AP Prompted Writing #2: Change


Ann Jacob
Ms. Nichole Wilson
AP Multicultural Literature

1990. Choose a novel or play that depicts a conflict between a parent (or a parental figure) and a son or daughter. Write an essay in which you analyze the sources of the conflict and explain how the conflict contributes to the meaning of the work. Avoid plot summary.
Change
            Whether or not people change is widely debated. Jhumpa Lahiri, author of Unaccustomed Earth: Unaccustomed Earth, uses conflicts between Ruma and her father (Baba) to investigate whether or not people have the ability to change in the terms of love when the right circumstances appear.
            Ruma and her father have always have been cordial to one another but Ruma always doubted his love for her and her mother.
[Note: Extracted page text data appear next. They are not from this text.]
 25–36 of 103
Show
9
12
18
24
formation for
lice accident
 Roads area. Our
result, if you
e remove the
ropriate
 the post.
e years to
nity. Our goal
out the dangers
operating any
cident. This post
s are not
When Ruma’s mother dies after “react[ing] adversely to the Rocuronium used to relax her muscles” during her surgery, a gap forms between father and daughter (Lahiri 20). Before the tragic accident, Ruma had “arranged a packaged tour to Paris for her mother and herself” but after her mother’s death, since Ruma wasn’t going, Baba asked “if it would be all right for him to reserve the tour in his own name” (Lahiri 20). Ruma, in a daze from the misfortune, says yes but she wonders about how much love there was in her parent’s relationship, but dismisses the trip as her father’s form of grieving. Yet despite this dismissal, there is a small nagging feeling within Ruma that widens the invisible gap between the two of them.
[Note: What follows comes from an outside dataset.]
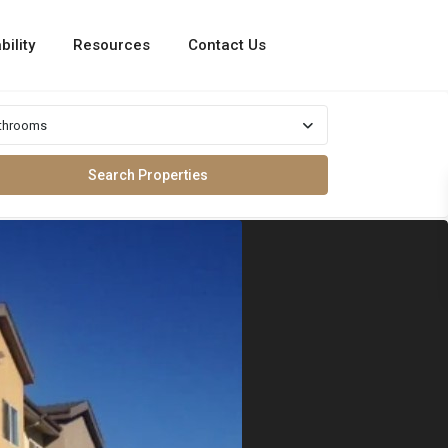
bility
Resources
Contact Us
throoms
            Another source of conflict stems from Baba’s refusal to stay with Ruma and her family iin Seattle. Ruma, once “angered” by the “presumptuousness” of her parent’s impromptu visits, can’t wrap her head around her father’s refusal to come live with her and her family (Lahiri 5). Wanting to share the grief of losing her mother and his wife together, Ruma questions Bab’s method of grieving and again the love he had for his wife. She tries to understand the reasons for her father’s denial but come up empty handed besides her reasoning of the “nonexistent love” between her parents (Lahiri 52).
            Throughout most of the story, Baba is at Ruma’s home after a recent vacation, making a quick visit before travelling again. As the days pass with Ruma, Baba, and Ruma’s son, Akash, Ruma sees a change within her father. He is more independent, caring and connectable. As Ruma observes Baba reading to Akash, it finally dawns on her that “for the first time in his life her father had fallen in love” (Lahiri 40).  
            Soon, it is time for Baba to leave for another vacation. After he departs, Ruma finds a postcard addressed to a “Mrs. Bagchi.” As “she stared at the card, [she] instantly knew…the evidence [proved] that it was not just Akash her father had fallen in love” with (Lahiri 58). Suddenly all the pieces fit together for Ruma. Why her father had not grieved as she had for her mother, why her father went on such bountiful trips, and why her father refused to move in with her, even upon her request. The reason? Mrs. Bagchi.
            As Ruma rewinds and deciphers all of Baba’s words and actions over the past couple weeks, she realizes that her father didn’t actually love her mother. Jhumpa Lahiri, author of Unaccustomed Earth: Unaccustomed Earth, uses conflicts between Ruma and Baba to prove that people can change to love; it is just a matter of being in the right time, place, and company. For Baba, the freedom of the world in his travels, meeting new people, and coming to learn about Akash changed his hard heart into one that actually had the capacity to hold love for others.